Ce qui se passe quand tu arrêtes de manger quelques heures

La bascule métabolique, ou comment ton corps passe du sucre à tes réserves
Ce qui se passe quand tu arrêtes de manger quelques heures

Ton corps a deux carburants. Le premier, c'est le sucre : disponible tout de suite, brûlé en priorité, mais en réserve limitée. Le second, c'est la graisse : un stock immense, calme, patient, qui n'attend qu'une chose, être utilisé.

Quand tu manges, surtout des glucides, ton taux de sucre sanguin monte. Ton corps libère de l'insuline, l'hormone qui range ce sucre dans tes cellules. Et tant que l'insuline est haute, elle envoie un message très clair à ton corps : « on a du carburant qui arrive, on stocke, on ne touche pas aux réserves ». Tant que tu manges régulièrement, du matin au soir, cette hormone reste élevée, et tes graisses restent verrouillées. Elles sont là, mais la porte est fermée.

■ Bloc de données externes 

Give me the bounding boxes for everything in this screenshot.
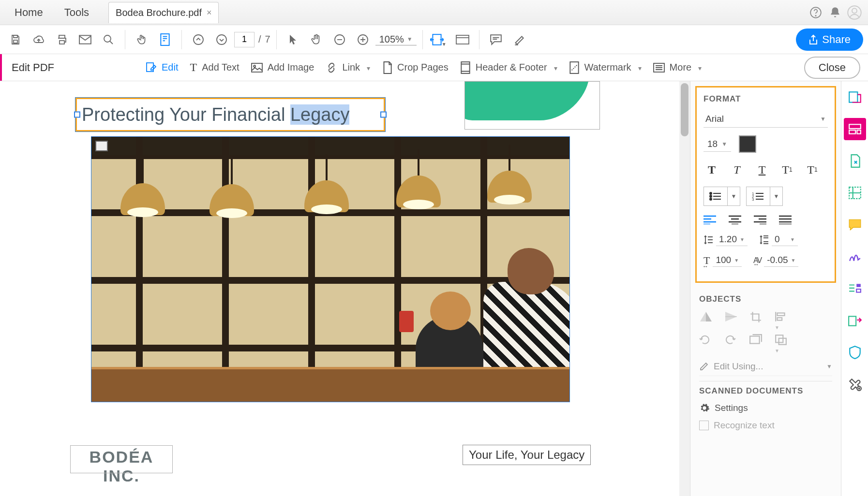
flip-vertical-icon[interactable] [699, 311, 715, 326]
notifications-icon[interactable] [825, 3, 845, 22]
search-icon[interactable] [98, 29, 119, 50]
scanned-settings-label: Settings [715, 403, 748, 413]
rail-combine-icon[interactable] [844, 309, 866, 332]
font-color-swatch[interactable] [739, 135, 756, 153]
horizontal-scale-control[interactable]: T↔ 100▼ [703, 254, 742, 267]
underline-button[interactable]: T [754, 161, 770, 178]
page-down-icon[interactable] [211, 29, 232, 50]
rail-export-pdf-icon[interactable] [844, 150, 866, 172]
app-tabbar: Home Tools Bodea Brochure.pdf × [0, 0, 868, 25]
scanned-settings-button[interactable]: Settings [699, 403, 832, 413]
rotate-ccw-icon[interactable] [699, 334, 715, 350]
document-tab-title: Bodea Brochure.pdf [116, 7, 202, 18]
help-icon[interactable] [806, 3, 825, 22]
tab-home[interactable]: Home [4, 0, 54, 25]
paragraph-spacing-control[interactable]: 0▼ [759, 233, 798, 246]
save-icon[interactable] [5, 29, 26, 50]
read-mode-icon[interactable] [452, 29, 473, 50]
share-button[interactable]: Share [796, 29, 863, 51]
numbered-list-button[interactable]: 123 ▼ [746, 187, 783, 206]
svg-point-11 [217, 35, 226, 44]
rotate-cw-icon[interactable] [724, 334, 740, 350]
rail-forms-icon[interactable] [844, 277, 866, 300]
link-tool[interactable]: Link [326, 62, 370, 73]
align-objects-icon[interactable]: ▼ [775, 311, 790, 326]
zoom-in-icon[interactable] [352, 29, 374, 50]
edit-tool[interactable]: Edit [145, 62, 178, 73]
close-tab-icon[interactable]: × [207, 8, 212, 18]
hand-pointer-icon[interactable] [131, 29, 152, 50]
watermark-tool[interactable]: Watermark [569, 61, 642, 74]
rail-sign-icon[interactable] [844, 246, 866, 268]
scrollbar-thumb[interactable] [681, 83, 688, 136]
checkbox-icon[interactable] [699, 421, 709, 430]
link-label: Link [342, 62, 360, 73]
font-family-select[interactable]: Arial ▼ [703, 111, 828, 128]
add-text-tool[interactable]: T Add Text [190, 61, 239, 74]
crop-object-icon[interactable] [749, 311, 765, 326]
bullet-list-dropdown[interactable]: ▼ [727, 187, 740, 205]
email-icon[interactable] [75, 29, 96, 50]
svg-rect-6 [60, 41, 64, 44]
rail-organize-icon[interactable] [844, 182, 866, 204]
cloud-upload-icon[interactable] [28, 29, 49, 50]
align-center-button[interactable] [729, 215, 745, 224]
numbered-list-dropdown[interactable]: ▼ [770, 187, 782, 205]
replace-image-icon[interactable] [749, 334, 765, 350]
align-left-button[interactable] [703, 215, 720, 224]
add-image-tool[interactable]: Add Image [251, 62, 314, 73]
close-editpdf-button[interactable]: Close [804, 57, 860, 79]
bold-button[interactable]: T [703, 161, 720, 178]
heading-text[interactable]: Protecting Your Financial Legacy [82, 104, 349, 125]
bullet-list-button[interactable]: ▼ [703, 187, 740, 206]
align-right-button[interactable] [754, 215, 770, 224]
heading-text-frame[interactable]: Protecting Your Financial Legacy [75, 98, 385, 131]
flip-horizontal-icon[interactable] [724, 311, 740, 326]
pan-hand-icon[interactable] [306, 29, 327, 50]
logo-text-object[interactable]: BODÉA INC. [71, 446, 172, 473]
account-icon[interactable] [845, 3, 864, 22]
rail-protect-icon[interactable] [844, 341, 866, 364]
character-spacing-control[interactable]: AV↔ -0.05▼ [753, 254, 798, 267]
arrange-icon[interactable]: ▼ [775, 334, 790, 350]
more-tool[interactable]: More [653, 62, 702, 73]
font-size-select[interactable]: 18 ▼ [703, 137, 731, 152]
subscript-button[interactable]: T1 [804, 161, 821, 178]
edit-using-dropdown[interactable]: Edit Using... ▼ [699, 357, 832, 376]
horizontal-scale-value: 100 [716, 255, 731, 265]
comment-icon[interactable] [485, 29, 507, 50]
page-current-input[interactable] [234, 32, 254, 47]
rail-edit-pdf-icon[interactable] [844, 118, 866, 140]
heading-pre: Protecting Your Financial [82, 104, 290, 125]
page-display-icon[interactable] [154, 29, 176, 50]
highlight-icon[interactable] [509, 29, 530, 50]
align-justify-button[interactable] [779, 215, 795, 224]
rail-comment-tool-icon[interactable] [844, 214, 866, 236]
selection-arrow-icon[interactable] [283, 29, 304, 50]
svg-rect-40 [849, 316, 856, 325]
zoom-select[interactable]: 105% ▼ [375, 34, 417, 45]
hero-image-object[interactable] [91, 136, 570, 402]
svg-rect-30 [750, 336, 760, 343]
svg-rect-4 [14, 40, 17, 43]
zoom-out-icon[interactable] [329, 29, 350, 50]
svg-rect-29 [777, 318, 782, 320]
print-icon[interactable] [51, 29, 73, 50]
rail-create-pdf-icon[interactable] [844, 86, 866, 108]
italic-button[interactable]: T [729, 161, 745, 178]
superscript-button[interactable]: T1 [779, 161, 795, 178]
recognize-text-checkbox[interactable]: Recognize text [699, 420, 832, 431]
document-tab[interactable]: Bodea Brochure.pdf × [108, 2, 219, 23]
document-canvas[interactable]: Protecting Your Financial Legacy [0, 81, 690, 496]
scanned-section-title: SCANNED DOCUMENTS [699, 386, 832, 396]
crop-pages-tool[interactable]: Crop Pages [382, 61, 449, 74]
fit-width-icon[interactable]: ▼ [429, 29, 450, 50]
tab-tools[interactable]: Tools [54, 0, 100, 25]
vertical-scrollbar[interactable] [679, 81, 690, 496]
tagline-text-object[interactable]: Your Life, Your Legacy [463, 445, 591, 465]
rail-more-tools-icon[interactable] [844, 373, 866, 395]
line-spacing-control[interactable]: 1.20▼ [703, 233, 748, 246]
green-graphic-object[interactable] [464, 81, 600, 130]
header-footer-tool[interactable]: Header & Footer [460, 61, 557, 74]
page-up-icon[interactable] [188, 29, 209, 50]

Quand tu arrêtes de manger quelques heures, ton sucre sanguin redescend. L'insuline baisse. Ton corps puise d'abord dans ses réserves de sucre rapide, le glycogène, stocké dans le foie et les muscles. C’est un phénomène naturel, qui se produit entre les repas et la nuit, et qui est souhaitable.

Après douze à seize heures sans manger, selon les personnes et selon ce que tu as mangé avant, il se passe quelque chose de remarquable : ton corps ouvre enfin la porte des graisses. Il commence à les transformer en énergie, et produit au passage des cétones, un carburant propre que ton cerveau adore.

C'est ce qu'on appelle la bascule métabolique. Le moment où ton corps arrête d'attendre le prochain repas et commence à se nourrir de lui-même. Ce n'est pas un état de crise. C'est un mode de fonctionnement pour lequel ton corps est conçu depuis toujours. Tes ancêtres ne mangeaient pas toutes les trois heures, et ils ont survécu, justement grâce à cette capacité à basculer.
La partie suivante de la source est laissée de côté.